Sobre esses processos que sou obrigada a falar. É a temática que escorre em mim pelos poros: do osso às lágrimas.
Passei pelo processo. Uma redenção, um prender-se à si só, como um caminho desconhecido por uma longa noite gélida e sem luzes. O caminho, meu camarada, é in.
Assim já dizia Caio Fernando, todo sábio em sua acidez de palavras. E por sua proteção linguística, segue meu mote:
--O processo é in, não é off.

Recomeço a escrita por aqui: O processo nosso de cada dia - Take 2.
Corremos. Eu corro, tu corres, ele corre (mas o tu nem mais existe!). Corremos. Todo tempo. Limitados por 140 caracteres, corremos. Com um medidor de qualidade de vida que tiquetaqueia em nossos pulsos, corremos. Pelas sarjetas que jogamos nosso lixo e onde dormem cachorros e seres a-sociáveis, corremos. Não envelhecemos mais na corrida contra o tempo. Há pílula para tudo: para correr, para dormir, para comer, para as diferentes escolhas que a gente não faz na vida.
Corremos... alucinadamente... corremos... arfamos... corremos, uma perna atrás da outra... corremos... dores que surgem e nos aplacam... corremos... suores que nos atrapalham a visão... corremos... pedrinhas que intercalam o caminho... corremos... chuvas... corremos... ônibus... corremos......... Cai.
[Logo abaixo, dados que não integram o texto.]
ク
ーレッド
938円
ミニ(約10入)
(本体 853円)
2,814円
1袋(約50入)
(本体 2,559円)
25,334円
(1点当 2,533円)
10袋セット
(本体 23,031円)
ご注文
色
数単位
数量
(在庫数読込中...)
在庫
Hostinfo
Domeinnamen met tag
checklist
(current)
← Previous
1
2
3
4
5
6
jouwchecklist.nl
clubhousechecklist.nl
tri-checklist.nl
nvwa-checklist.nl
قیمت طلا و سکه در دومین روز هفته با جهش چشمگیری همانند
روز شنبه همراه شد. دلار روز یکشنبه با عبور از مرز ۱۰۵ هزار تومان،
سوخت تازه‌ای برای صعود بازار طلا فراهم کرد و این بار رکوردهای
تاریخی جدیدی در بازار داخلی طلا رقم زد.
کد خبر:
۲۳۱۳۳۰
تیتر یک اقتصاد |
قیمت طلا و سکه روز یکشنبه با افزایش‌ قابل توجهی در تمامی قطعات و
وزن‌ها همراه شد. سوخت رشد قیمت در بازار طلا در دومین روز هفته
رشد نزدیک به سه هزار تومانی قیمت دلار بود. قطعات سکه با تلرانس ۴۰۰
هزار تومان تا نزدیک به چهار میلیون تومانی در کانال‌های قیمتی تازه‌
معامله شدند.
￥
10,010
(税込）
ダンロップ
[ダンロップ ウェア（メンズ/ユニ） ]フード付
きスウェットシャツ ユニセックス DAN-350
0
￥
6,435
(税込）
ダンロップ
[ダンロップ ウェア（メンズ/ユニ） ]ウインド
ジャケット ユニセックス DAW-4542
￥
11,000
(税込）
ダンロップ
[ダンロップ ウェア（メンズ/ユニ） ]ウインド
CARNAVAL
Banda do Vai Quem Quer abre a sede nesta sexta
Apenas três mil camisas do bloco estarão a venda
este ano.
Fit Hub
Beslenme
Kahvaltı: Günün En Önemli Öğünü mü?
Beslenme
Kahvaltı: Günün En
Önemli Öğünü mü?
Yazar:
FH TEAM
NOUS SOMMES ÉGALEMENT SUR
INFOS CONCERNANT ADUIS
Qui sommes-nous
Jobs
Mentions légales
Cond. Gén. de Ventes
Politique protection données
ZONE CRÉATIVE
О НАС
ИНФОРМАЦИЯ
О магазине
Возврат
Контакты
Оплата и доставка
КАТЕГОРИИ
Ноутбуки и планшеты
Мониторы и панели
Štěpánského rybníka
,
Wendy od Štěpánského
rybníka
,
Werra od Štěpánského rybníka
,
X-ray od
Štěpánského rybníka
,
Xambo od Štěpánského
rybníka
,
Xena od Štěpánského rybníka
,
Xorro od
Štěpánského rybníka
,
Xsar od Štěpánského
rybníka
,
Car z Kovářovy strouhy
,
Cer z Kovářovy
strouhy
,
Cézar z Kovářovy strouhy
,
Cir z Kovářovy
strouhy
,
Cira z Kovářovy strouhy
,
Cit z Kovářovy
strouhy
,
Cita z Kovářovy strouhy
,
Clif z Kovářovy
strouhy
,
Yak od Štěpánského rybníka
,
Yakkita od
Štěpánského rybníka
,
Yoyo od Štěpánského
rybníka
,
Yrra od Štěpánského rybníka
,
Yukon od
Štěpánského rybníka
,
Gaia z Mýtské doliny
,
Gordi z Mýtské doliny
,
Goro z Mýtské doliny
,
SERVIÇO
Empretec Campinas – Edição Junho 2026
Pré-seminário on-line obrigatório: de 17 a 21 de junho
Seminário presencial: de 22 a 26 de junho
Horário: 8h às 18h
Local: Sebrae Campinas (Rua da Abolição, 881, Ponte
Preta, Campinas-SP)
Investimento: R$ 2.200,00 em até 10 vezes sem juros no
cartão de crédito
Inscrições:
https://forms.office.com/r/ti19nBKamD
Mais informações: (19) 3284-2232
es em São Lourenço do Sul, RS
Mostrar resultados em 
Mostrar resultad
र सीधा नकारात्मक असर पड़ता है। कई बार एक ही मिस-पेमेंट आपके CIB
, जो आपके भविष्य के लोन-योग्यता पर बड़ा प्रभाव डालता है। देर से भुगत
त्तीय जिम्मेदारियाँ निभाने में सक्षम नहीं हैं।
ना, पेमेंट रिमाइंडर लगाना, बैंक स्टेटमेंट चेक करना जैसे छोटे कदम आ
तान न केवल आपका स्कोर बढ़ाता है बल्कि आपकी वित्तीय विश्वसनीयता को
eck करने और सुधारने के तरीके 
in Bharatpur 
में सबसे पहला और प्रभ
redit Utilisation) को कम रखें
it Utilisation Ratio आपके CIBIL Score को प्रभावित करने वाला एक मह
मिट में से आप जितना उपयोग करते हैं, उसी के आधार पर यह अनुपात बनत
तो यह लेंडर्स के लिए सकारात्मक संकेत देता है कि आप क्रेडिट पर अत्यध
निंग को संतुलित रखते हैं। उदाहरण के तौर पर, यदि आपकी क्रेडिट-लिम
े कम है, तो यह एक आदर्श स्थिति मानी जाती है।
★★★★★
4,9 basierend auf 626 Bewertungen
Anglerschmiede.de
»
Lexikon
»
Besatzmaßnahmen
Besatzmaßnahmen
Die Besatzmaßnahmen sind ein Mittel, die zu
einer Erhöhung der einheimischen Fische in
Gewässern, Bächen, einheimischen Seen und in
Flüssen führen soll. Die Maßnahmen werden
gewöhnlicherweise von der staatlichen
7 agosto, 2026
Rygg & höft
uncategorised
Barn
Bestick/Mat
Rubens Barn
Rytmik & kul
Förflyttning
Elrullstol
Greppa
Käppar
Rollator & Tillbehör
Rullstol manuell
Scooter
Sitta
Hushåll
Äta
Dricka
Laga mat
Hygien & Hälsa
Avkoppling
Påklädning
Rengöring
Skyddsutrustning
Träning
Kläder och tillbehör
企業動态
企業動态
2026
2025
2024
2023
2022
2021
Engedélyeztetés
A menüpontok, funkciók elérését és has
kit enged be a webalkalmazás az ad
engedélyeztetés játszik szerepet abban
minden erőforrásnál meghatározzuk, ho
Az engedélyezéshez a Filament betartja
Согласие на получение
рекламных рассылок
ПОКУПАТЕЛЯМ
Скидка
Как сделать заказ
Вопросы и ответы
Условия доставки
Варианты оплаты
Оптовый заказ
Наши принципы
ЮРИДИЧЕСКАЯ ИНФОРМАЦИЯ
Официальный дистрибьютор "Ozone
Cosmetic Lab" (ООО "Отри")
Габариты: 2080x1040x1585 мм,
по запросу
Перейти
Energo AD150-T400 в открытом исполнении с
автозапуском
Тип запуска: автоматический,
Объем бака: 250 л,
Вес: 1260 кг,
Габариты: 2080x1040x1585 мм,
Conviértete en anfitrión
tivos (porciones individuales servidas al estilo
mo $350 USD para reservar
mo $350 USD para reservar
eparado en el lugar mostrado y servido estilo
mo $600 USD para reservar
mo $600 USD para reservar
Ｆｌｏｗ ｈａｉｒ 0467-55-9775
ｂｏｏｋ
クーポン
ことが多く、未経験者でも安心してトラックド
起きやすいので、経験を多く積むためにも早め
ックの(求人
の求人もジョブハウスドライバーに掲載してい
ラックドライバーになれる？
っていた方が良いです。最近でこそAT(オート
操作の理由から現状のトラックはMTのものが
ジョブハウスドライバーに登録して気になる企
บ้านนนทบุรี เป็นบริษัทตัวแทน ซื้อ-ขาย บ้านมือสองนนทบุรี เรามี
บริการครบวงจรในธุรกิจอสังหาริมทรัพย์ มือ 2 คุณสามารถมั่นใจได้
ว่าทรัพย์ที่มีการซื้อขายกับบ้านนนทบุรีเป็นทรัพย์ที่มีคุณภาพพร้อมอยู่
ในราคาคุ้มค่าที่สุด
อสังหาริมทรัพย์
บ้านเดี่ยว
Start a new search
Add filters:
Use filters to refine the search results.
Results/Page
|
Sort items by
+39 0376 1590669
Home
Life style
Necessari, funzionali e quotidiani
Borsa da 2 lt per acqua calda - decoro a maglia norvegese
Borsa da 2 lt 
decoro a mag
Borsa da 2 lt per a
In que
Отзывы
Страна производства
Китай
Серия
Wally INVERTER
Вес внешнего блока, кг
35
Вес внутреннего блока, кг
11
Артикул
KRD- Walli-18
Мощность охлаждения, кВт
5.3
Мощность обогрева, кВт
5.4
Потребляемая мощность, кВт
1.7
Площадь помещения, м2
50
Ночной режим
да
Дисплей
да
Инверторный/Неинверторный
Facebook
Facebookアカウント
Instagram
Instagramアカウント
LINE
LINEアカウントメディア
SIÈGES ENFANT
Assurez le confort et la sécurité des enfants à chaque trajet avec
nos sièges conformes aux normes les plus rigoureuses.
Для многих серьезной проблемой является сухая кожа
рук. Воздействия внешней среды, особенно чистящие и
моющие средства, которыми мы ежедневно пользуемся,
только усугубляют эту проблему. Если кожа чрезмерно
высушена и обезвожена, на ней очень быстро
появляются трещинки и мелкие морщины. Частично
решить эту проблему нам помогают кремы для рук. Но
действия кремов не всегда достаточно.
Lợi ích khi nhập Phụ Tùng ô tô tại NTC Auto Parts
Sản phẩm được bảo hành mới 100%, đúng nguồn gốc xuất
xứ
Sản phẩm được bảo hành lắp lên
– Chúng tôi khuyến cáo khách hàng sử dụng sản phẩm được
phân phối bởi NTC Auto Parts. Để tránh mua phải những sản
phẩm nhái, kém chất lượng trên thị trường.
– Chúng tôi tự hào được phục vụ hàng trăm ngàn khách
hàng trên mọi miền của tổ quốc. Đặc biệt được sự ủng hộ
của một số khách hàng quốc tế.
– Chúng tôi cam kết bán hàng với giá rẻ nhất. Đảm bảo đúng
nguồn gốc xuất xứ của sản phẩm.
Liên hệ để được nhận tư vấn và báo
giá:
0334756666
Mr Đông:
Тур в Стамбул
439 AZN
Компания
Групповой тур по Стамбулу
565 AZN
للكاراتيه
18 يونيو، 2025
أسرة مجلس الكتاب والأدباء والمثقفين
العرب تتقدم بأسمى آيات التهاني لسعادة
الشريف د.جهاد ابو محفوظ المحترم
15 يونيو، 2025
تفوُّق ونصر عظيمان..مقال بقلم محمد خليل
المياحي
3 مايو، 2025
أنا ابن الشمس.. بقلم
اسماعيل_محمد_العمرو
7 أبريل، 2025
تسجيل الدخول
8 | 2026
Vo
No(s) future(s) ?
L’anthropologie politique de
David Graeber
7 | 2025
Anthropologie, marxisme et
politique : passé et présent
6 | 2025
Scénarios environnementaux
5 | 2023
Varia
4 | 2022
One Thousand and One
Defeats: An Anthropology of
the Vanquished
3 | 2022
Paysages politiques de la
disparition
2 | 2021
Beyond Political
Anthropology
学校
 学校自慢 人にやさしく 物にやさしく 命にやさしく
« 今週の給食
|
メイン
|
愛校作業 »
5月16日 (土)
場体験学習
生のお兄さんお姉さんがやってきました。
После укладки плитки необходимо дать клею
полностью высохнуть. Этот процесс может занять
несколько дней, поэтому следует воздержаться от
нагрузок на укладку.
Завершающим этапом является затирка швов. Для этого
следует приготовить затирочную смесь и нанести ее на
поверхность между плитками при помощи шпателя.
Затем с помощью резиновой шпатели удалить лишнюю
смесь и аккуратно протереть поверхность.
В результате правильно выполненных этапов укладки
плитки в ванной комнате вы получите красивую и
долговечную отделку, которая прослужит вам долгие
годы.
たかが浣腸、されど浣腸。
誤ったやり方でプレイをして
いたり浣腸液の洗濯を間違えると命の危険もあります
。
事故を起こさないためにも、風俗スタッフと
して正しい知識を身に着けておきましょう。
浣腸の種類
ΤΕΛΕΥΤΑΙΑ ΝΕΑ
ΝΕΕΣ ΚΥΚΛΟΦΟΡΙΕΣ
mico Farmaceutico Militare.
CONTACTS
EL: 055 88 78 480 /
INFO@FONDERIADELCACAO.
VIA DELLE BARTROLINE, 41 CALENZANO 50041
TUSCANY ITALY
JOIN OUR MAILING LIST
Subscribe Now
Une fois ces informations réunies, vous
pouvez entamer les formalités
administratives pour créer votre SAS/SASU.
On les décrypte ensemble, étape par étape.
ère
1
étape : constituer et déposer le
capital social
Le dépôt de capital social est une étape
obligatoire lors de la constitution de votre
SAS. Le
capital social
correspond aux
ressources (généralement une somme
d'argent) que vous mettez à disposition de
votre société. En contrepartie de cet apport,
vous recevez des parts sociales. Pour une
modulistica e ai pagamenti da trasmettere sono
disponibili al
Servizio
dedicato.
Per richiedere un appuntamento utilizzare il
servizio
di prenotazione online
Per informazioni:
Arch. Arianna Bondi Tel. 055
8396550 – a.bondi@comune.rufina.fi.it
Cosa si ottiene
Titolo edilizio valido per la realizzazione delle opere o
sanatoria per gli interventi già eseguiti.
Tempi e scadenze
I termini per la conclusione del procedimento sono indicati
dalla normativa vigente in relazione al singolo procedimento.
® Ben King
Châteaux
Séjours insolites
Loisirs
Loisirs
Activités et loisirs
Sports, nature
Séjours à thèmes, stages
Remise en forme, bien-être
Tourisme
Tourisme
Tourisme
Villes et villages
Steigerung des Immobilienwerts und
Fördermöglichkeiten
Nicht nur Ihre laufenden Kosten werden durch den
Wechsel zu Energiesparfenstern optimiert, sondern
Recomeço, pelo take 3: Processando a vida. Let's go!
Quem sabe dessa vez consiga eu divagar menos e  colocar no papel as palavras e frases e orações e pontos-e-vírgulas que ficaram tão claros em minha escrita mental.
É in, não off.
Estive dentro do processo. é sufocante. nada, de repente (e não é nada de repente), faz sentido. quando você cai no processo, é porque muita água já rolou. é porque os por quês são em demasia. é uma fruta sem gosto, um som sem sintonia, uma cor que se esvai dentro de você.
Assim, dentro do non sense, você se perde.
Quando nos perdemos, o processo, que é in, não off, se faz necessário.
Alguns paliativos até nos enganam: mas   quem tá no processo sabe que não há fuga.
Não há pastilha salvadora, cara, o que cura o de-dentro é só o In. Mas, usar das chagas para inventar em si próprio o antídoto, dói: é preciso tomar do próprio veneno para se refazer.
É in, não off.
Quando está em processo, de nada adianta ter os melhores amigos, a melhor família, ouvir as melhores piadas, escutar os melhores conselhos ou ler os melhores livros. Ter o melhor afago do melhor amigo do homem ou fazer os melhores passeios, é vão: tudo em você está manchado de fel.
Até os amigos, no repente, assumem a fisionomia distorcida, do inimigo em propensão. Eles tomam decisões desgostosas, possuem atitudes monstruosas. Os amigos. Amigos?
É in, não é off.
Por ser in, nos enclausuramos a ponto de não encontrarmos a porta de saída. Ficamos tão in, em nosso casulo, cultivando nossas interrogações num calor quase maternal, que bem fica difícil retornar.
O passo de abrir as mangas da camisa e escancarar na janela sua pele escamada pelo longo processo é tão difícil quanto deve ser ao vampiro sair ao sol.
Dói.
É o processo in que vai ao off.
O abrir os olhos numa imensa luz branca, é o medo diante do salto. O sorriso frouxo. A piada insegura e a conversa mole.
Não mais corremos então. Trafegamos em um processo de balsa no rio caudaloso. Ou então canoa (aí é o processo de cada um que define). Mas ninguém passa feito jet ski na travessia.
O processo é in, é processo, é a calma no desejo alucinado de atingir o off. Uma calma que não há, enquanto o processo dura, e que nos prende pelo umbilical, quando as janelas se abrem.
Quando o processo cura o in, feito mágica, as órbitas começam a se encaixar novamente. Aquele recado que nunca chegava, se multiplica; o gesto de carinho que era  tão necessário, finalmente chega; um olhar atento enfim paira sobre você. Todos os gritos mudos que você deu, no durar do processo, ecoam nesse universo ao seu redor. É uma reconciliação entre o in e off, que se distanciaram por séculos durante aquelas intermináveis semanas de processo.
Nem por isso é fácil. O processo é silenciosamente cruel, de ambos os lados. Mas, feito metal inoxidável, viabiliza sua proteção de vida.
O processo é todo dia, meu chapa. Mas  corremos tanto, sempre, que poucos, como você, conseguirão chegar ao fim dessa pequena trilogia de um recomeço.
E poucos retornam do processo.


C.B.O.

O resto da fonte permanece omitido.